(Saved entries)
"""
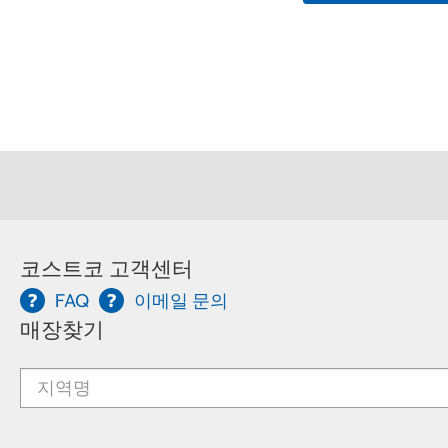
코스트코 고객센터
FAQ
이메일 문의
매장찾기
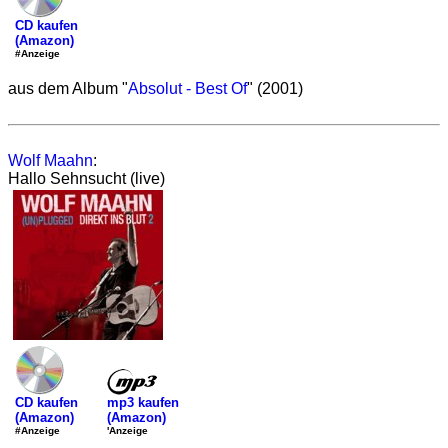
CD kaufen
(Amazon)
#Anzeige
aus dem Album "
Absolut - Best Of
" (2001)
Wolf Maahn
:
Hallo Sehnsucht (live)
mp3 kaufen
CD kaufen
(Amazon)
(Amazon)
'Anzeige
#Anzeige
"""
What is needed is an exact copy of all the records, minus any pictures.

코스트코 고객센터
FAQ
이메일 문의
매장찾기
CD kaufen
(Amazon)
#Anzeige
aus dem Album "
Absolut - Best Of
" (2001)
Wolf Maahn
:
Hallo Sehnsucht (live)
mp3 kaufen
CD kaufen
(Amazon)
(Amazon)
'Anzeige
#Anzeige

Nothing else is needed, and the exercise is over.